## Work task
Output nothing but the line containing "Target: left iliac" and the lines after it through the end of the material below, each reproduced exactly.

## Data shown
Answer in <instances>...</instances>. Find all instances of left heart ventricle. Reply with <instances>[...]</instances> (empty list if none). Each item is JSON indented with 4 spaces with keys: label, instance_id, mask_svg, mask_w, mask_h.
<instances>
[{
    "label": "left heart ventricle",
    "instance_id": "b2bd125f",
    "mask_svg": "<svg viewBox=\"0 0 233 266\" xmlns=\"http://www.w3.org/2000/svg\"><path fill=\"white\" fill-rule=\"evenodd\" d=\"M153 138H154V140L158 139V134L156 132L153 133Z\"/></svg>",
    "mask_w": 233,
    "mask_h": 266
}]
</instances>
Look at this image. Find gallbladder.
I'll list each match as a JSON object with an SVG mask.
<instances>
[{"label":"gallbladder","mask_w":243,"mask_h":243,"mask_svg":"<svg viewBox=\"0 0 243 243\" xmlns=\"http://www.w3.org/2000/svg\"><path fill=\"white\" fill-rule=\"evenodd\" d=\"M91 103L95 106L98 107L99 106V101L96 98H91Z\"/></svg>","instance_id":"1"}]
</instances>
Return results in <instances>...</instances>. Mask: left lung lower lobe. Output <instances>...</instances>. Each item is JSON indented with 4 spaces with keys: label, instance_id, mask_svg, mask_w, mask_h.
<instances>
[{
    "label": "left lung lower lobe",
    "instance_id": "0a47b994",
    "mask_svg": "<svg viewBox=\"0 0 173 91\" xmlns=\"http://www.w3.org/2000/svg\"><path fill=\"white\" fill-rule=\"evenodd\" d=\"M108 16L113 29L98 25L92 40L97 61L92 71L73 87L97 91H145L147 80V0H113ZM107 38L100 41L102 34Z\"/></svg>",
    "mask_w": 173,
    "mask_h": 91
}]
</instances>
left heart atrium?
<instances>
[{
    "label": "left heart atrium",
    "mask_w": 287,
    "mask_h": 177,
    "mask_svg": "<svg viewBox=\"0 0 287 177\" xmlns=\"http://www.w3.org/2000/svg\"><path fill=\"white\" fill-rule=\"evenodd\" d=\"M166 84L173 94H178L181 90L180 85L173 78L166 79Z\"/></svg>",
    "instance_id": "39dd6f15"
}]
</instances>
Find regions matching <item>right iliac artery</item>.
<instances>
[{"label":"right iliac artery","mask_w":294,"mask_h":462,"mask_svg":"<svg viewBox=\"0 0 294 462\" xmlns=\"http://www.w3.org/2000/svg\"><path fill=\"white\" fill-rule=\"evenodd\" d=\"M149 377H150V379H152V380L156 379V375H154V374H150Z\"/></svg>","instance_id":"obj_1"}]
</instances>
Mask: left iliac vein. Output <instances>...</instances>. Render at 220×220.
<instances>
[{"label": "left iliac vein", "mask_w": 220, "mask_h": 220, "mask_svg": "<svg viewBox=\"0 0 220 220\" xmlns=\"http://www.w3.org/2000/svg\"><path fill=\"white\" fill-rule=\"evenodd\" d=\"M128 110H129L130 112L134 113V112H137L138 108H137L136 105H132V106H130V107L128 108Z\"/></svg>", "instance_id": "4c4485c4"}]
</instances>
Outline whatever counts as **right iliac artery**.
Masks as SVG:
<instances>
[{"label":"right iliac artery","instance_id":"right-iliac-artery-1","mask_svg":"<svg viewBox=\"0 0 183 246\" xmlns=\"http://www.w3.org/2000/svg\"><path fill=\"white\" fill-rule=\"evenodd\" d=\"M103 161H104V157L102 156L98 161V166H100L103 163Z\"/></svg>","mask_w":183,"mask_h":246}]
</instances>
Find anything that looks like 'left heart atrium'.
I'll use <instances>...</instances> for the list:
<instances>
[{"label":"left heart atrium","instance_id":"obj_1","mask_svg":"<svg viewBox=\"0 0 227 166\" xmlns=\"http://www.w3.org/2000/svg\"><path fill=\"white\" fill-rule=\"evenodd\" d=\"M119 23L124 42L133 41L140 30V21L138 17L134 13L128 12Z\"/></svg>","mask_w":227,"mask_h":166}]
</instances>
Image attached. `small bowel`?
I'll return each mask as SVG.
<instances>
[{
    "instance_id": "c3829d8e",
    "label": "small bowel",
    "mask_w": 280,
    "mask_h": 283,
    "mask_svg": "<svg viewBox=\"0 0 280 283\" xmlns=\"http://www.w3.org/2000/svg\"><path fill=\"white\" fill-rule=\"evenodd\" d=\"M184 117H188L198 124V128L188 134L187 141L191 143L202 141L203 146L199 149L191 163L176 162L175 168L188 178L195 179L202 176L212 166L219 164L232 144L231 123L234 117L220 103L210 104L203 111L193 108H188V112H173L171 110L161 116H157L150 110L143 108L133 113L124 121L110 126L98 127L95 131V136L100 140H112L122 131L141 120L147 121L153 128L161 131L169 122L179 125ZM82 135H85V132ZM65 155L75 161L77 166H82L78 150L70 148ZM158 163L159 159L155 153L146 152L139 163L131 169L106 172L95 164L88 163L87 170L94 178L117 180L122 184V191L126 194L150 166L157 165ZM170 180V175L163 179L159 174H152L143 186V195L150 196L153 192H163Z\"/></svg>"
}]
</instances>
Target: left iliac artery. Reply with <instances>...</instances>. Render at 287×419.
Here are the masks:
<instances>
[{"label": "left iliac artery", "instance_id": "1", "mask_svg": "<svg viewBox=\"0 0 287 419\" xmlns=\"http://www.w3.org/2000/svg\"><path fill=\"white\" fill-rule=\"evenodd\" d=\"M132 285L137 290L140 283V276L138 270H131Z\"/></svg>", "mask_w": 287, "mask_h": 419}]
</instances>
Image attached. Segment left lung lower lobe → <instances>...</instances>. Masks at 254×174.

## Answer space
Target: left iliac artery. Reply with <instances>...</instances>. Render at 287×419.
Here are the masks:
<instances>
[{"label": "left iliac artery", "instance_id": "1", "mask_svg": "<svg viewBox=\"0 0 287 419\" xmlns=\"http://www.w3.org/2000/svg\"><path fill=\"white\" fill-rule=\"evenodd\" d=\"M132 285L137 290L140 283V276L138 270H131Z\"/></svg>", "mask_w": 287, "mask_h": 419}]
</instances>
Image attached. Segment left lung lower lobe → <instances>...</instances>. Masks at 254×174.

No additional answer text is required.